PROBLEM TO SOLVE: Output the listing below verbatim, but drop the images.

SUPPLIED RECORDS:
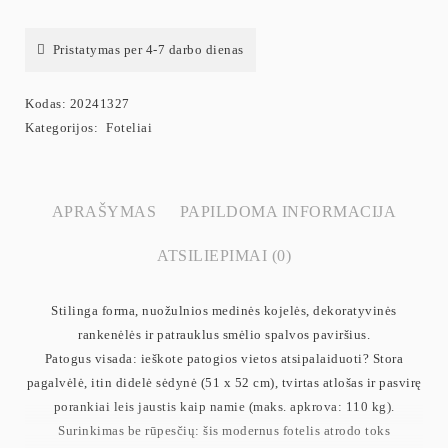
Pristatymas per 4-7 darbo dienas
Kodas:
20241327
Kategorijos:
Foteliai
APRAŠYMAS
PAPILDOMA INFORMACIJA
ATSILIEPIMAI (0)
Stilinga forma, nuožulnios medinės kojelės, dekoratyvinės
rankenėlės ir patrauklus smėlio spalvos paviršius.
Patogus visada: ieškote patogios vietos atsipalaiduoti? Stora
pagalvėlė, itin didelė sėdynė (51 x 52 cm), tvirtas atlošas ir pasvirę
porankiai leis jaustis kaip namie (maks. apkrova: 110 kg).
Surinkimas be rūpesčių: šis modernus fotelis atrodo toks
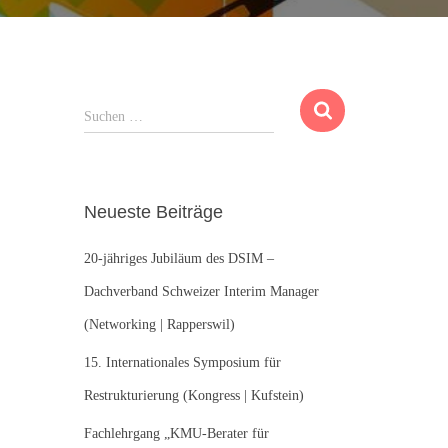
S
Suchen …
u
c
h
e
Neueste Beiträge
n
n
20-jähriges Jubiläum des DSIM –
a
c
Dachverband Schweizer Interim Manager
h
(Networking | Rapperswil)
:
15. Internationales Symposium für
Restrukturierung (Kongress | Kufstein)
Fachlehrgang „KMU-Berater für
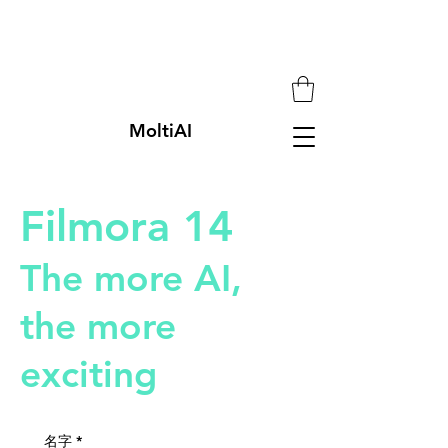
MoltiAI
Filmora 14
The more AI,
the more
exciting
名字
*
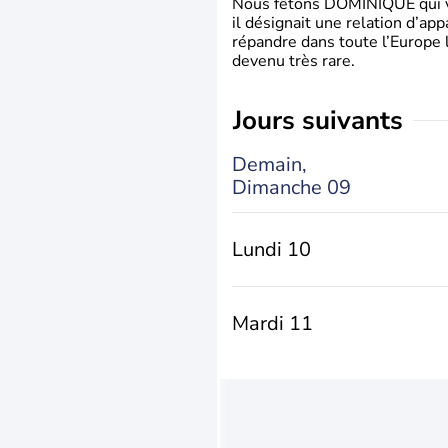
Nous fêtons DOMINIQUE qui vien
il désignait une relation d’ap
répandre dans toute l’Europe 
devenu très rare.
jours suivants
Demain,
Dimanche 09
Lundi 10
Mardi 11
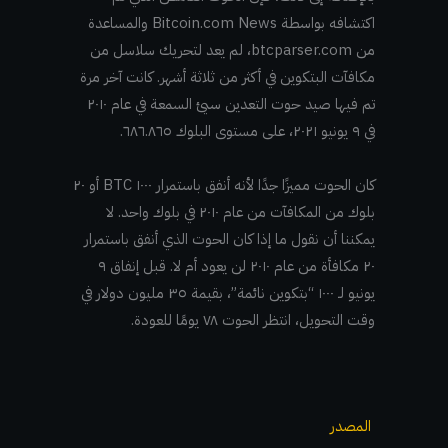
اكتشافه بواسطة Bitcoin.com News والمساعدة
من btcparser.com، لم يعد لتحريك سلاسل من
مكافآت البتكوين في أكثر من ثلاثة أشهر. كانت آخر مرة
تم فيها صيد حوت التعدين سيئ السمعة في عام ٢٠١٠
في ٩ يونيو ٢٠٢١، على مستوى البلوك ٦٨٦.٨٦٥.
كان الحوت مميزًا جدًا لأنه أنفق باستمرار ١٠٠٠ BTC أو ٢٠
بلوك من المكافآت من عام ٢٠١٠ في بلوك واحد. لا
يمكننا أن نقول ما إذا كان الحوت الذي أنفق باستمرار
٢٠ مكافأة من عام ٢٠١٠ لن يعود أم لا. قبل إنفاق ٩
يونيو لـ ١٠٠٠ “بتكوين نائمة”، بقيمة ٣٥ مليون دولار في
وقت التحويل، انتظر الحوت ٧٨ يومًا للعودة.
المصدر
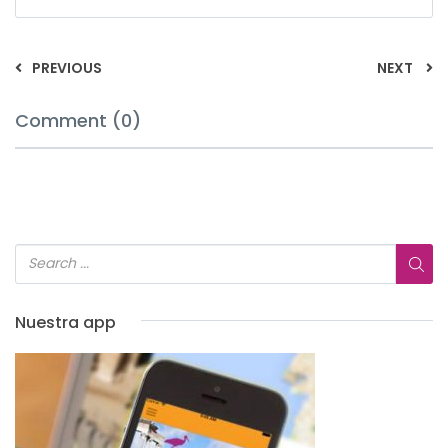
PREVIOUS
NEXT
Comment (0)
Nuestra app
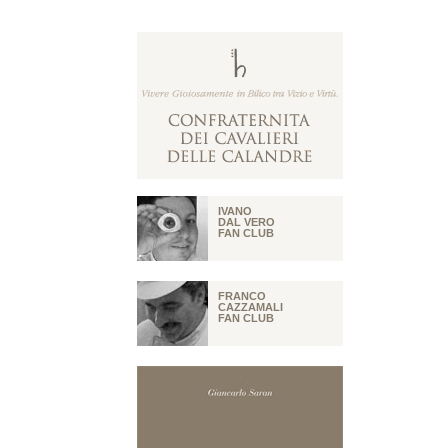
IVANO
DAL VERO
FAN CLUB
FRANCO
CAZZAMALI
FAN CLUB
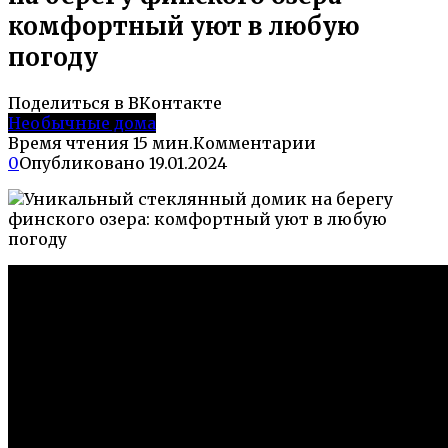
комфортный уют в любую
погоду
Поделиться в ВКонтакте
Необычные дома
Время чтения
15 мин.
Комментарии
0
Опубликовано
19.01.2024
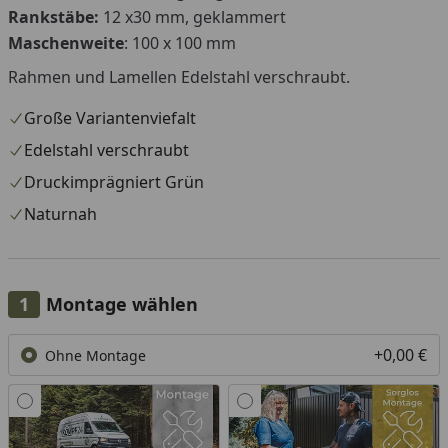
Rankstäbe:
12 x30 mm, geklammert
Maschenweite
: 100 x 100 mm
Rahmen und Lamellen Edelstahl verschraubt.
Große Variantenviefalt
Edelstahl verschraubt
Druckimprägniert Grün
Naturnah
Montage wählen
+0,00 €
Ohne Montage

EXERCISE OUTPUT:
Pristatymas per 4-7 darbo dienas
Kodas:
20241327
Kategorijos:
Foteliai
APRAŠYMAS
PAPILDOMA INFORMACIJA
ATSILIEPIMAI (0)
Stilinga forma, nuožulnios medinės kojelės, dekoratyvinės
rankenėlės ir patrauklus smėlio spalvos paviršius.
Patogus visada: ieškote patogios vietos atsipalaiduoti? Stora
pagalvėlė, itin didelė sėdynė (51 x 52 cm), tvirtas atlošas ir pasvirę
porankiai leis jaustis kaip namie (maks. apkrova: 110 kg).
Surinkimas be rūpesčių: šis modernus fotelis atrodo toks
S
Suchen …
u
c
h
e
Neueste Beiträge
n
n
20-jähriges Jubiläum des DSIM –
a
c
Dachverband Schweizer Interim Manager
h
(Networking | Rapperswil)
:
15. Internationales Symposium für
Restrukturierung (Kongress | Kufstein)
Fachlehrgang „KMU-Berater für
MoltiAI
Filmora 14
The more AI,
the more
exciting
名字
*
Nous fêtons DOMINIQUE qui vien
il désignait une relation d’ap
répandre dans toute l’Europe 
devenu très rare.
jours suivants
Demain,
Dimanche 09
Lundi 10
Mardi 11
اكتشافه بواسطة Bitcoin.com News والمساعدة
من btcparser.com، لم يعد لتحريك سلاسل من
مكافآت البتكوين في أكثر من ثلاثة أشهر. كانت آخر مرة
تم فيها صيد حوت التعدين سيئ السمعة في عام ٢٠١٠
في ٩ يونيو ٢٠٢١، على مستوى البلوك ٦٨٦.٨٦٥.
كان الحوت مميزًا جدًا لأنه أنفق باستمرار ١٠٠٠ BTC أو ٢٠
بلوك من المكافآت من عام ٢٠١٠ في بلوك واحد. لا
يمكننا أن نقول ما إذا كان الحوت الذي أنفق باستمرار
٢٠ مكافأة من عام ٢٠١٠ لن يعود أم لا. قبل إنفاق ٩
يونيو لـ ١٠٠٠ “بتكوين نائمة”، بقيمة ٣٥ مليون دولار في
وقت التحويل، انتظر الحوت ٧٨ يومًا للعودة.
المصدر
PREVIOUS
NEXT
Comment (0)
Nuestra app
IVANO
DAL VERO
FAN CLUB
FRANCO
CAZZAMALI
FAN CLUB
комфортный уют в любую
погоду
Поделиться в ВКонтакте
Необычные дома
Время чтения
15 мин.
Комментарии
0
Опубликовано
19.01.2024
Rankstäbe:
12 x30 mm, geklammert
Maschenweite
: 100 x 100 mm
Rahmen und Lamellen Edelstahl verschraubt.
Große Variantenviefalt
Edelstahl verschraubt
Druckimprägniert Grün
Naturnah
Montage wählen
+0,00 €
Ohne Montage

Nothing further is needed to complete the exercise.